Shapepuzzle is a Go program for solving a puzzle where interlocking 2D shapes must be placed to fill a square board.
The shapes are defined as arrays of bitmasks which can be rotated and flipped and placed on the board by OR'ing the bits. Each byte is one row on the board, and each bit is a column. So any board size up to 8x8 can fit into an unsigned long integer, but the board size for this particular puzzle is 8x8.
For example, this grid:
{1, 1, 0}, {1, 1, 1}
describes a shape like this:
The placement of each piece is a step in the solution search space and runs in its own goroutine. The first goroutine places the first piece onto the open spots on the board for each of the piece's permutations, then pushes that board to the next goroutine. If a piece cannot be placed successfully on a board, or if the board contains gaps into which no other piece can be placed, then the board is rejected. Otherwise the new board state with the new shape placement is pushed to the succeeding placement goroutine. The very last goroutine places the last piece, and if a placement succeeds the board is pushed to the last channel as a solution.
When all the shapes have been placed on the board without colliding with other shape placements, the puzzle is solved.

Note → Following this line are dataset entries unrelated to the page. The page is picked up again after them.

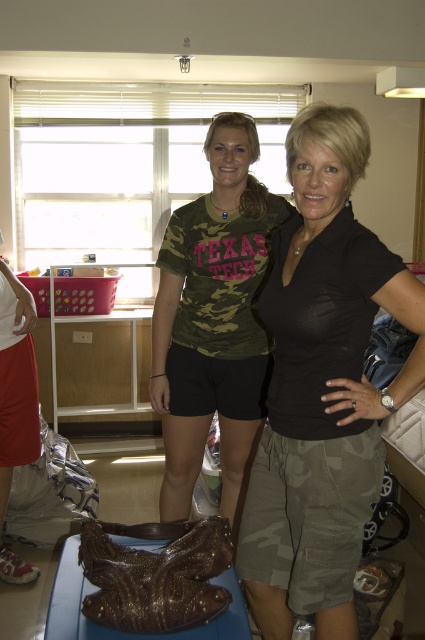 Question: Is camo fabric shirt at center thinner than shiny metallic shoe at lower left?

Choices:
 (A) no
 (B) yes

Answer: (A)

Question: Is matte black shirt at center to the right of shiny metallic shoe at lower left from the viewer's perspective?

Choices:
 (A) no
 (B) yes

Answer: (B)

Question: Among these objects, which one is nearest to the camera?

Choices:
 (A) camo fabric shirt at center
 (B) shiny metallic shoe at lower left

Answer: (A)

Question: Does matte black shirt at center have a greater width compared to camo fabric shirt at center?

Choices:
 (A) yes
 (B) no

Answer: (B)

Question: Which point appears farthest from the camera in this image?

Choices:
 (A) (2, 424)
 (B) (316, 550)
 (C) (240, 125)

Answer: (A)

Question: Which point is closer to the camera?

Choices:
 (A) (180, 381)
 (B) (340, 156)
 (C) (2, 305)

Answer: (B) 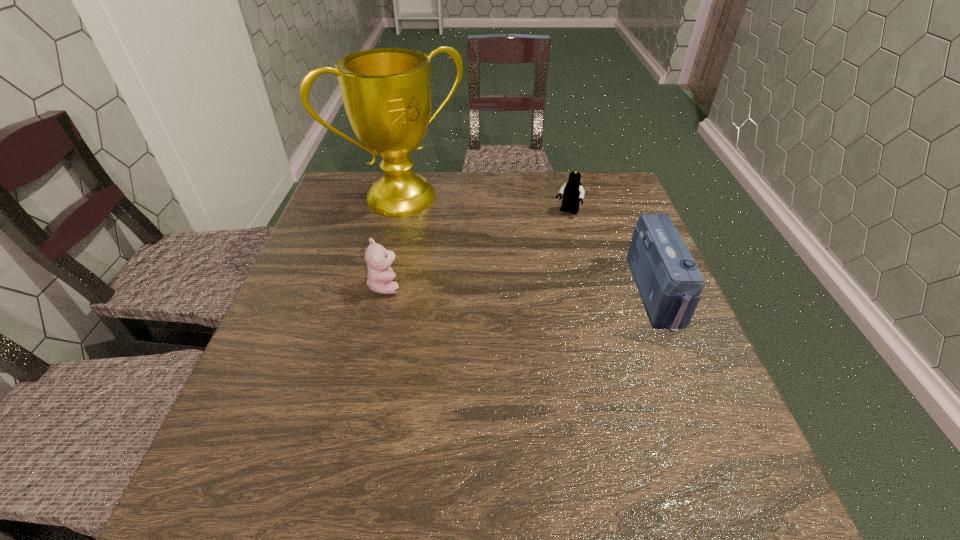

This division of the search space is obviously not optimal, since the work done by each goroutine, ie, the space searched by each goroutine, gets smaller as more pieces are placed on the board.
Also, as pieces are placed, there are fewer spots to fit more pieces, so it might be possible to limit the shape permutations which are tried by first looking for the open spots.
Since the larger pieces generate fewer possible boards, placing the largest (or most irregular?) pieces first should reduce the search spaces passed to the subsequent goroutines.